The application of the separation algorithm for vertical air velocity estimate within clouds was shown for two case studies. They illustrate that the algorithm can be applied to real measurements under various atmospheric conditions, offering a deeper insight into the formation and evolution of clouds.

The Cloudnet retrieval (Illingworth et al., 2007) provides a proven synergistic method for evaluation of numerical weather prediction models (Morcrette et al., 2012; Neggers et al., 2012), and the long-term quality-controlled data set also makes detailed cloud microphysics studies possible (Bühl et al., 2016). However, continuous information on vertical air motion is not yet available in Cloudnet, which means that a major constraining factor of cloud microphysics is disregarded. The presented combination of a RWP and a cloud radar, together with the separation algorithm, is able close this gap and can provide a data set for further studies on aerosol–cloud dynamics and model evaluation.

The calibrated RWP can provide information besides the air motion. Being less susceptible to attenuation, quantitative measurements of the reflectivity are possible under nearly all conceivable weather conditions.
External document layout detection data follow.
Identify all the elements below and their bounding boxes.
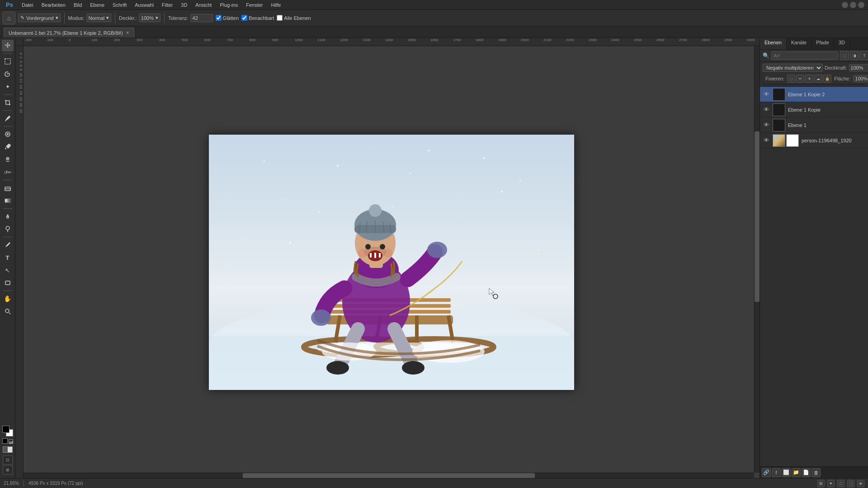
- tab-kanale[interactable]: Kanäle: [787, 38, 811, 49]
- tool-text[interactable]: T: [2, 252, 14, 263]
- menu-3d[interactable]: 3D: [177, 1, 191, 9]
- tool-eyedropper[interactable]: [2, 113, 14, 124]
- screen-mode-button[interactable]: ⊡: [3, 455, 13, 465]
- smooth-checkbox[interactable]: [216, 15, 222, 21]
- opacity-input[interactable]: [849, 64, 868, 71]
- horizontal-scrollbar[interactable]: [24, 473, 754, 478]
- tool-magic-wand[interactable]: ✦: [2, 81, 14, 93]
- tool-zoom[interactable]: [2, 305, 14, 317]
- artboard-button[interactable]: ⊞: [3, 465, 13, 474]
- tab-pfade[interactable]: Pfade: [811, 38, 834, 49]
- default-colors-icon[interactable]: [2, 438, 8, 444]
- adjacent-checkbox[interactable]: [241, 15, 247, 21]
- layer-visibility-2[interactable]: 👁: [763, 106, 770, 113]
- new-group-btn[interactable]: 📁: [792, 468, 801, 477]
- status-btn-1[interactable]: ⊞: [817, 480, 825, 487]
- tool-eraser[interactable]: [2, 182, 14, 194]
- lock-position-btn[interactable]: ✛: [805, 75, 813, 83]
- tab-ebenen[interactable]: Ebenen: [760, 38, 787, 49]
- layer-item-ebene1-kopie[interactable]: 👁 Ebene 1 Kopie: [760, 102, 868, 117]
- menu-bearbeiten[interactable]: Bearbeiten: [38, 1, 69, 9]
- fill-input[interactable]: [853, 75, 868, 82]
- tool-hand[interactable]: ✋: [2, 293, 14, 305]
- quick-mask-icon[interactable]: [3, 446, 13, 453]
- tool-select-rect[interactable]: [2, 56, 14, 67]
- menu-ebene[interactable]: Ebene: [86, 1, 108, 9]
- menu-hilfe[interactable]: Hilfe: [267, 1, 284, 9]
- tool-lasso[interactable]: [2, 68, 14, 80]
- tool-clone[interactable]: [2, 154, 14, 165]
- tool-crop[interactable]: [2, 97, 14, 108]
- options-toolbar: ⌂ ✎ Vordergrund ▾ Modus: Normal ▾ Deckkr…: [0, 10, 868, 26]
- tool-shape[interactable]: [2, 277, 14, 289]
- menu-filter[interactable]: Filter: [158, 1, 176, 9]
- vertical-scrollbar[interactable]: [754, 46, 760, 473]
- foreground-background-colors[interactable]: [2, 426, 13, 436]
- mode-dropdown[interactable]: Normal ▾: [86, 14, 111, 22]
- all-layers-checkbox[interactable]: [277, 15, 283, 21]
- close-button[interactable]: ✕: [858, 2, 864, 8]
- lock-transparent-btn[interactable]: ⬚: [787, 75, 795, 83]
- filter-text-btn[interactable]: T: [860, 51, 868, 60]
- foreground-color-swatch[interactable]: [2, 426, 9, 433]
- close-tab-icon[interactable]: ✕: [126, 30, 129, 35]
- menu-auswahl[interactable]: Auswahl: [131, 1, 157, 9]
- status-btn-2[interactable]: ✦: [827, 480, 835, 487]
- tool-path-select[interactable]: ↖: [2, 264, 14, 276]
- layer-item-photo[interactable]: 👁 person-1196498_1920: [760, 133, 868, 148]
- lock-all-btn[interactable]: 🔒: [823, 75, 831, 83]
- layer-visibility-3[interactable]: 👁: [763, 122, 770, 129]
- v-scrollbar-thumb[interactable]: [755, 131, 760, 302]
- lock-image-btn[interactable]: ✏: [796, 75, 804, 83]
- tolerance-input[interactable]: [190, 14, 213, 22]
- layer-visibility-4[interactable]: 👁: [763, 137, 770, 144]
- add-style-btn[interactable]: f: [772, 468, 781, 477]
- tab-3d[interactable]: 3D: [834, 38, 850, 49]
- layer-item-ebene1[interactable]: 👁 Ebene 1: [760, 117, 868, 133]
- swap-colors-icon[interactable]: ⇌: [9, 439, 13, 444]
- layer-name-2: Ebene 1 Kopie: [788, 107, 865, 113]
- blend-mode-dropdown[interactable]: Negativ multiplizieren: [763, 64, 823, 72]
- layer-item-ebene1-kopie2[interactable]: 👁 Ebene 1 Kopie 2: [760, 87, 868, 102]
- ruler-mark-1100: 1100: [317, 38, 326, 42]
- brush-preset-selector[interactable]: ✎ Vordergrund ▾: [18, 14, 61, 22]
- tool-gradient[interactable]: [2, 195, 14, 206]
- menu-schrift[interactable]: Schrift: [109, 1, 130, 9]
- filter-pixel-btn[interactable]: ⬚: [840, 51, 849, 60]
- maximize-button[interactable]: □: [850, 2, 856, 8]
- minimize-button[interactable]: —: [842, 2, 848, 8]
- layer-visibility-1[interactable]: 👁: [763, 91, 770, 98]
- link-layers-btn[interactable]: 🔗: [762, 468, 771, 477]
- delete-layer-btn[interactable]: 🗑: [811, 468, 821, 477]
- lock-artboard-btn[interactable]: ☁: [814, 75, 822, 83]
- filter-adj-btn[interactable]: ◑: [850, 51, 859, 60]
- tool-heal[interactable]: [2, 128, 14, 140]
- status-btn-3[interactable]: □: [837, 480, 844, 487]
- tool-history-brush[interactable]: ↺✏: [2, 166, 14, 178]
- menu-datei[interactable]: Datei: [18, 1, 37, 9]
- ruler-mark-neg200: -200: [24, 38, 32, 42]
- layers-search-input[interactable]: [771, 52, 838, 60]
- document-tab[interactable]: Unbenannt-1 bei 21,7% (Ebene 1 Kopie 2, …: [4, 28, 134, 38]
- home-button[interactable]: ⌂: [3, 12, 15, 24]
- document-frame[interactable]: [209, 135, 574, 390]
- status-btn-4[interactable]: ⬚: [847, 480, 854, 487]
- svg-point-22: [311, 310, 331, 326]
- menu-bild[interactable]: Bild: [70, 1, 85, 9]
- tool-pen[interactable]: [2, 239, 14, 251]
- ruler-mark-2000: 2000: [521, 38, 529, 42]
- tool-dodge[interactable]: [2, 223, 14, 235]
- add-mask-btn[interactable]: ⬜: [782, 468, 791, 477]
- ruler-mark-1600: 1600: [430, 38, 439, 42]
- menu-plugins[interactable]: Plug-ins: [216, 1, 241, 9]
- h-scrollbar-thumb[interactable]: [243, 473, 535, 478]
- tool-move[interactable]: [2, 40, 14, 52]
- tool-blur[interactable]: [2, 211, 14, 222]
- new-layer-btn[interactable]: 📄: [802, 468, 811, 477]
- menu-ansicht[interactable]: Ansicht: [192, 1, 215, 9]
- tool-brush[interactable]: [2, 141, 14, 153]
- opacity-dropdown[interactable]: 100% ▾: [139, 14, 160, 22]
- menu-fenster[interactable]: Fenster: [242, 1, 266, 9]
- status-btn-5[interactable]: ⊕: [857, 480, 864, 487]
- canvas-area[interactable]: -200 -100 0 100 200 300 400 500 600 700 …: [15, 38, 760, 478]
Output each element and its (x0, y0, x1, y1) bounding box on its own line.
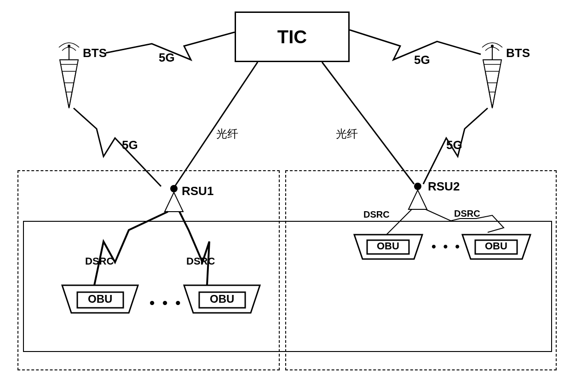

For long-term measurements the combination of a 30 min DBS-based wind measurement mode followed by a 30 min high-resolution vertical wind measurement mode turned out to be a good compromise between frequent profiles of horizontal wind and long-enough periods of vertical observation. By combining the intermitting mode with standard Cloudnet methodology long-term observations of vertical air motion on the scale of clouds become possible. Such a data set would allow for model evaluation and studies on cloud-dynamics interactions over statistically significant time periods.